Holocauste. Shoah. Judéocide. Génocide. Unicité. Spécificité. Témoins. Survivants. Rescapés. Victimes. Martyrs. Déportés politiques. Camps. Crimes contre l'humanité. Les Malgré-nous

Holocauste : ce mot désigne, dans l'Ancien testament, un sacrifice au cours duquel un animal est sacrifié puis brûlé. Utilisé pour désigner le massacre des Juifs entre 1942 et 1945, dans les camps d'extermination ou lors des operations des Einsatzkommandos, ce mot est un contresens: il n'y a pas de sacrifices humains dans la Bible (hormis celui du fils d'Abraham, interrompu par Dieu). Le mot Holocaust (ici en anglais) est cependant généralement utilisé dans le sens de "massacre de Juifs entre 1942 et 1945" par les Anglo-saxons. En effet, la lecture de la Bible et en particulier de l'Ancien Testament est très repandue chez les protestants américains. Le principal musée aux USA se nomme du reste US. Holocaust Memorial Museum. Ce mot, dont l'origine est finalement peu connue des ethnies catholiques romaines (ne lisant pas l'Ancien Testament), n'a d'impact émotionnel que sur les persomnes au courant du sens nouveau qui lui est attribué. Une source d'impact a été la (très discutable) série américaine "Holocaust" projetée sur les écrans européens, il y a une vingtaine d'année. C'est un mot à connotations religieuses, donc, généralement, assez faibles.

Shoah : est un mot hébreux signifiant "accident, catastrophe". Si les victimes, au moment de leur mort, ont réalisé ce qui allait leur arriver, on peut imaginer qu'ils ont pu le ressentir comme une catastrophe quasiment inattendue. L'expression idiomatique americaine décrivant un accident brutal est "comme une tonne de briques". Le mot Shoah nous semble également inexact en ce sens que la notion d' "accident ou catastrophe" implique un caractere fortuit, or, le massacre des Juifs entre 1942 et 1945, est tout, sauf fortuit, que l'on adopte la version volontariste (massacre voulu de longue date) ou la version circonstancielle (massacre survenu parce que des conditions politiques ou techniques étaient remplies). Le mot Shoah, du fait de son origine hébraique, est évidemment populaire dans les milieux juifs, de même qu'il l'est dans les milieux non juifs suite à l'influence du film de Lanzmann portant ce titre. De toutes façons, c'est un mot à très forte connotation émotionnelle mais principalement pour les Juifs.
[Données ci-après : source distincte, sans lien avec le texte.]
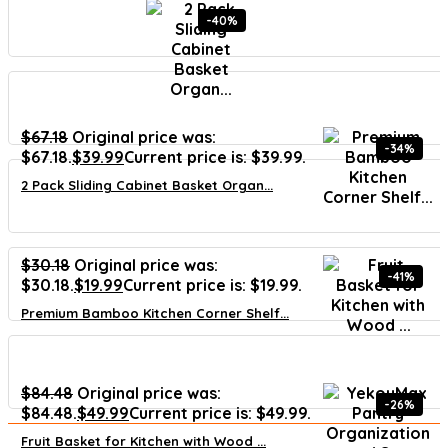
-40%
$
67.18
Original price was:
-34%
$67.18.
$
39.99
Current price is: $39.99.
2 Pack Sliding Cabinet Basket Organ...
$
30.18
Original price was:
-41%
$30.18.
$
19.99
Current price is: $19.99.
Premium Bamboo Kitchen Corner Shelf...
$
84.48
Original price was:
-26%
$84.48.
$
49.99
Current price is: $49.99.
Fruit Basket for Kitchen with Wood ...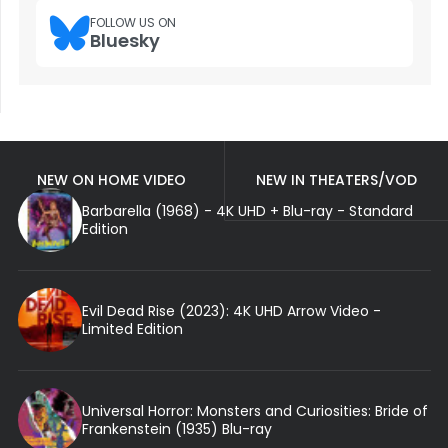
FOLLOW US ON
Bluesky
NEW ON HOME VIDEO
NEW IN THEATERS/VOD
Barbarella (1968) - 4K UHD + Blu-ray - Standard
Edition
Evil Dead Rise (2023): 4K UHD Arrow Video -
Limited Edition
Universal Horror: Monsters and Curiosities: Bride of
Frankenstein (1935) Blu-ray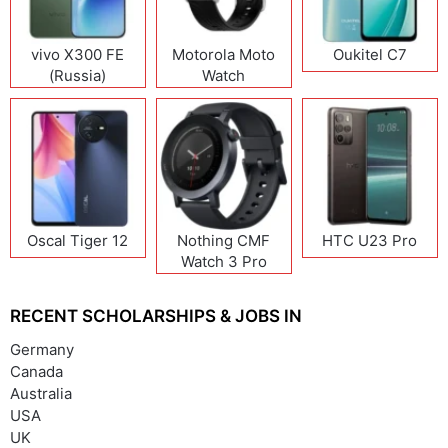
vivo X300 FE
Motorola Moto
Oukitel C7
(Russia)
Watch
Oscal Tiger 12
Nothing CMF
HTC U23 Pro
Watch 3 Pro
RECENT SCHOLARSHIPS & JOBS IN
Germany
Canada
Australia
USA
UK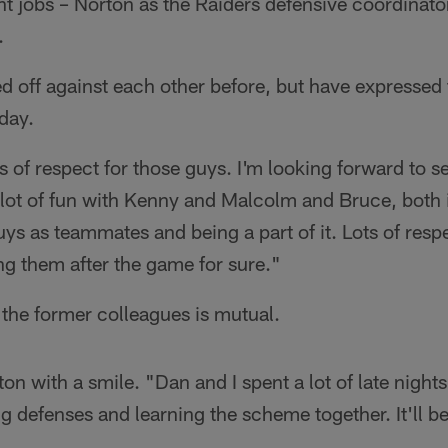
nt jobs – Norton as the Raiders defensive coordinato
.
d off against each other before, but have expressed 
day.
 of respect for those guys. I'm looking forward to se
a lot of fun with Kenny and Malcolm and Bruce, both
uys as teammates and being a part of it. Lots of respe
ng them after the game for sure."
the former colleagues is mutual.
ton with a smile. "Dan and I spent a lot of late night
g defenses and learning the scheme together. It'll b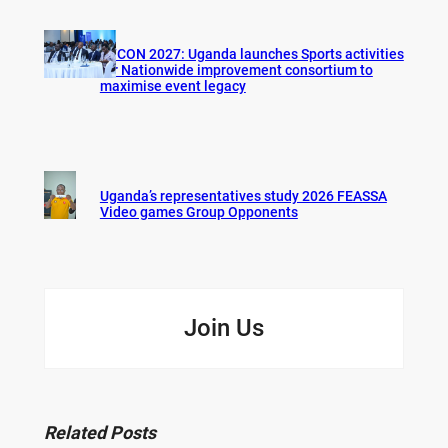
AFCON 2027: Uganda launches Sports activities
for Nationwide improvement consortium to
maximise event legacy
Uganda’s representatives study 2026 FEASSA
Video games Group Opponents
Join Us
Related Posts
Judéocide : mot savant signifiant littéralement "le fait de tuer des Juifs". Comme tel, il est compris de tous. Cest un mot à très forte connotation émotionnelle, quelles que soient les ethnies.

Génocide : est un mot savant de création récente (ca. 1946) signifiant littéralement "le fait de tuer des gens". Ces massacres sont des crimes contre l'humanité commis pour des raisons pseudo-ethniques (cas des Tziganes), eugéniques (opération T4), politiques (cas des Commissaires soviétiques), stratégiques (cas des Arméniens), religieuses (cas des Témoins de Jehovah), racistes (cas des Juifs), xénophobes ou morale (cas des homosexuels) etc., sur toute une ethnie. Bien entendu le génocide commence quand on tue UNE persomne pour une des ces (mauvaises) raisons. En terme mathématique on pourra dire qu'un génocide est un segment infini ayant ume origine de valeur égale à UN. Ce mot s'applique donc a tous les massacres effectués avant 1942 et après 1945, que ce soit sur des Juifs ou sur des nonjuifs. On parlera donc du Génocide des Armeniens (1916), comme des génocides des Babutu ou des Watutsi (1941). En tant que mot "savant" sa connotation émotionnelle est assez faible, d'autant plus que, mal utilisé, il prête à confusion. Le génocide nazi est le génocide commis par les Nazis, le génocide des Tziganes, des Juifs ou des Slaves est celui commis sur les Tziganes, les Juifs ou les Slaves. C'est cependant le mot que les H.dM. préfère utiliser.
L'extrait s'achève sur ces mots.